Gesetz
Leinenpflicht light in den Langen Erlen

Im Rahmen eines neuen Gesetzes, das wilde Tiere und Vögel schützen soll, könnte künftig eine Leinenpflicht eingeführt werden. Während der Hauptsetz- und Brutzeit sind Hunde an der Leine zu führen, mit Ausnahmen.

Ali Ahmeti
Drucken
Teilen
Leinenpflicht bald auch in Basel-Stadt?

Leinenpflicht bald auch in Basel-Stadt?

Nicole Nars-Zimmer/ Symbolbild

Die Regierung schlug Ende 2020 eine neue Gesetzesgrundlage vor, die wilde Tiere und Vögel schützen soll. Die Justiz-, Sicherheits- und Sportkommission (JSSK) unterstützt diesen Vorschlag, aber nahm Änderungen vor, so Danielle Kaufmann, Kommissionspräsidentin der JSSK. Grosser Knackpunkt in der Diskussion war die Leinenpflicht. «Wir von der JSSK haben uns dafür eingesetzt, dass klar definierte Ausnahmen gemacht werden, sodass die Hunde in einem gewissen Rahmen trotzdem frei laufen können. Die JSSK hat sich bemüht, die verschiedenen Interessen unter einen Hut zu bringen», so Kaufmann. Die Änderungen wurden unter anderem vorgenommen, um einem möglichen Referendum vorzubeugen und zu zeigen, dass man die Interessen aller Gruppen berücksichtigt.

Vorgesehen ist eine Leinenpflicht für die Hauptsetz- und Brutzeit vom 1. April bis zum 31. Juli. Diese werde im Wald und am Wald- und Wiesenrand rechtskräftig sein. So soll verhindert werden, dass die Hunde Wildtiere jagen. Der grösste städtische Teil entlang den Langen Erlen wird von der Leinenpflicht nicht betroffen sein. Zusätzlich möchte man verhindern, dass Basel-Stadt zum Ausflugsort für Hundehalter aus Nachbarkantonen und Regionen werden könnte. Die Gesetzeslage der anderen Kantone müsse auch beachtet werden.

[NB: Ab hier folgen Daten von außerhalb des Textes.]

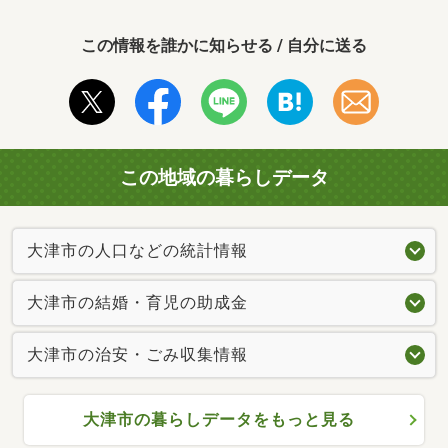
この情報を誰かに知らせる / 自分に送る
この地域の暮らしデータ
大津市の人口などの統計情報
大津市の結婚・育児の助成金
大津市の治安・ごみ収集情報
大津市の暮らしデータをもっと見る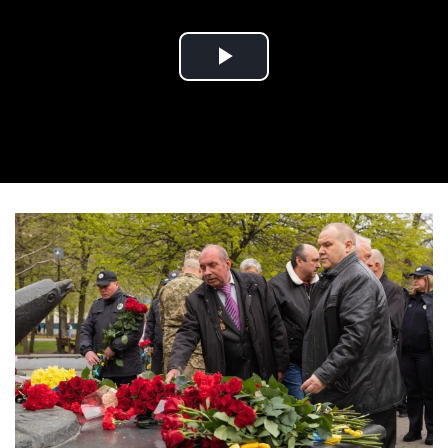
Play Video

Kritische Stimmen zur Leinenpflicht

Personen, die viel mit Hunden zu tun haben, sehen die Leinenpflicht kritisch. «Für den Hund muss eine geistige Auslastung gewährt sein. Er muss frei herumlaufen, rennen und schnuppern können», sagt Béatrice Kirn, Sprecherin vom Tierschutz beider Basel. Für sie ist das selbstverständlich, dass ihr Hund frei läuft, denn sie hat ihn erzogen. Sie würde die Lösungen darin sehen, dass Personen, die sich einen Hund anschaffen, eine konsequente Erziehung handhaben. Vielen Hundebesitzern sei dies nicht klar, so Kirn. So fände sie es sinnvoll, wenn man Neuhundehalter wieder zu einem Sachkundenachweis-Kurs (SKN) verpflichten würde. Den Theoriekurs musste man bis 2017 machen, wenn der Plan war, einen Hund zu kaufen.

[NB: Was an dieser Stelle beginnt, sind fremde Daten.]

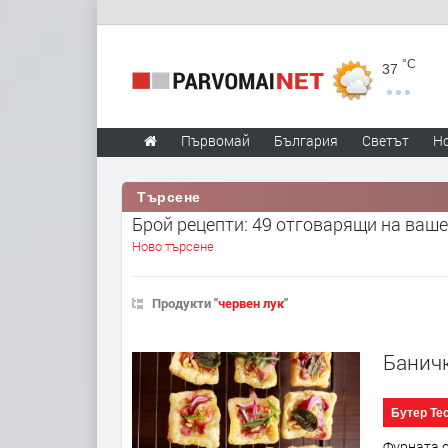
°C
37
Първомай
България
Светът
Н
Търсене
Брой рецепти: 49 отговарящи на ваше
Ново търсене
Продукти "
червен лук
"
Баничк
Бутер Те
Фурната с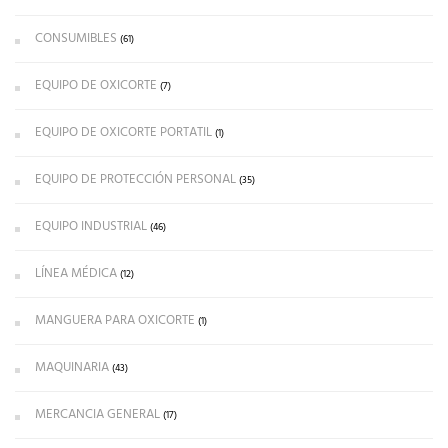
CONSUMIBLES
(61)
EQUIPO DE OXICORTE
(7)
EQUIPO DE OXICORTE PORTATIL
(1)
EQUIPO DE PROTECCIÓN PERSONAL
(35)
EQUIPO INDUSTRIAL
(46)
LÍNEA MÉDICA
(12)
MANGUERA PARA OXICORTE
(1)
MAQUINARIA
(43)
MERCANCIA GENERAL
(17)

Auch Bruno Bartl, Präsident der IG der Kynologischen Vereine Basel und Region, würde es begrüssen, wenn Neuhundehalter zu SKN-Kursen verpflichtet werden. Die Kynologie ist die Lehre die sich mit Themen rund um Haushunde befasst, zum Beispiel Rassen, Erziehung oder auch Krankheiten. «Wer sich ein Haustier anschafft, übernimmt Verantwortung für die ganze Lebensdauer des Tiers», so Bartl. Auch für ihn ist es eine Selbstverständlichkeit, dass ein Hund frei laufen kann, sofern er gut erzogen ist. Entlang der Wiese in den Langen Erlen sei eine Leine nicht nötig. Er sagt: «Im Wald nimmt man den Hund aus Vernunft und Rücksicht an die Leine, wenn das Risiko besteht, dass er jagt». Bartl erzählt, dass seine Hündin 15 Jahre alt wurde. Das sei möglich gewesen, weil er sich immer um sie kümmerte, keine Kosten scheute und sie es ihm mit dieser langen Lebenszeit dankte. «Augen auf beim Hundekauf», so Bartl, «ist nicht nur ein Schlagwort.» Die IG der Kynologischen Vereine und ihre Sektionen bieten in der ganzen Region Kurse für Hundehalterinnen und Hundehalter an.